When she was ready for bed, she no longer felt like reading. She left the book on the night table and turned out the light.

She dreamt that she was standing on the outer stairs of a grand plantation mansion. The steps she stood on, the columns at either side, the building behind her, were all white, like the dress she was wearing. She could actually feel the dress, in which she stood as if captured: the skirt went out and down from the waist like the sides of a balloon and she was lashed into the center of its many lacy spheres. As the dream began, she’d been looking outward, evidently expecting someone to arrive, but there wasn’t anyone there.
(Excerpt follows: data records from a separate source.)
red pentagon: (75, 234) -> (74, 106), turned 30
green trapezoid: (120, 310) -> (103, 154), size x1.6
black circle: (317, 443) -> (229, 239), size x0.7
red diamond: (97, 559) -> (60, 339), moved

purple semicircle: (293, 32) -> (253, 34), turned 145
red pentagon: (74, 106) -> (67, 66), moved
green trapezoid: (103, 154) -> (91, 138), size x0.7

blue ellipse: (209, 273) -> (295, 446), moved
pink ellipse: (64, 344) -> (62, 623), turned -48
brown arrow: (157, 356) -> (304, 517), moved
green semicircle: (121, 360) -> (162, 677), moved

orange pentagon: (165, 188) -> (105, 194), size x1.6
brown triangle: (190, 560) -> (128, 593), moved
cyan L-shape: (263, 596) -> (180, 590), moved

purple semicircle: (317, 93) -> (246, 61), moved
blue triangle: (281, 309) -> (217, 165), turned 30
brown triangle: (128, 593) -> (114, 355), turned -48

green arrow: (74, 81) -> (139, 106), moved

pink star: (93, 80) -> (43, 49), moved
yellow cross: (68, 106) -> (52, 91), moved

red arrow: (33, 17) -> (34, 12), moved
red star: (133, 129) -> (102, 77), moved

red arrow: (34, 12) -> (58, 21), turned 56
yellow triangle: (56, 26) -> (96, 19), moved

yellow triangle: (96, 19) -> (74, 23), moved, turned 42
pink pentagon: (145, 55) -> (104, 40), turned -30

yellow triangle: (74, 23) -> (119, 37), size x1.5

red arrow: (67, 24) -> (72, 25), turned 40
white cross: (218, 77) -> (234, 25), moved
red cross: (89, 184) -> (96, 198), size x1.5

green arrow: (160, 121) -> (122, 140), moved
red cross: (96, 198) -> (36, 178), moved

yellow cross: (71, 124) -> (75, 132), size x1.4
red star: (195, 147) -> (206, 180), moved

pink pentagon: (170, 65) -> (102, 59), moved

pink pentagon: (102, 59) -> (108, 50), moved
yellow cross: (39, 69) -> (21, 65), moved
The next thing she knew, she was standing inside the house. She was still waiting, but now she had no view of the outside, nor of the front entrance leading to it. Several men appeared suddenly, carrying something. Of course, she thought: Aunt Marion had told her to let the workmen in. She went forward into another room and met the gang of men. She started to give them directions about where to put the window; she now knew exactly where it was to be. As she pointed to a wall in front of her, there – as if it had been there all along, and not made up by her on the spur of the moment – was the empty space where the window was to fit.

The men went to work. The window was in place. She was alone again. But once more she could see – looking through the newly installed window to the front of the house – the steps, the carriageway and the garden beyond. The window became a door. A man walked up the steps and rang the bell. She could see through: it was Eric’s father, Roy. He said, as before, ‘I hope I’m not disturbing you.’ She let him in.

They went into a large room, also white. They stood there for a few minutes while he told her something about what had gone wrong in his son’s life. Then he put his hand on her breast. They made love. They talked about getting married. Aunt Marion came in with a wedding dress and veil. She was accompanied by deliverymen who carried flowers. The house changed into a
church: the wedding was about to begin. But Roy wasn’t there. In his place stood his child, Eric. Aunt Marion was at her side; she seemed to think everything was normal. So did everybody else. And she, Sandra, was the bride – she was there to get married. She took Eric’s hand. She said, ‘I do.’ He said, ‘Sure, I guess so.’ Then they were going back down the aisle together. Everyone else was happy; some of them were even applauding. But she felt defrauded. She didn’t see why she hadn’t been able to get the one she’d wanted. ‘Where is he?’ she asked her aunt, who said, ‘He’s on a tropical island.’

* * *

The next morning was a sunny day. A light, springlike breeze fluttered across the neighborhood gardens and twirled back on itself, playing. She felt it on her face when she opened the front door to take in the newspaper.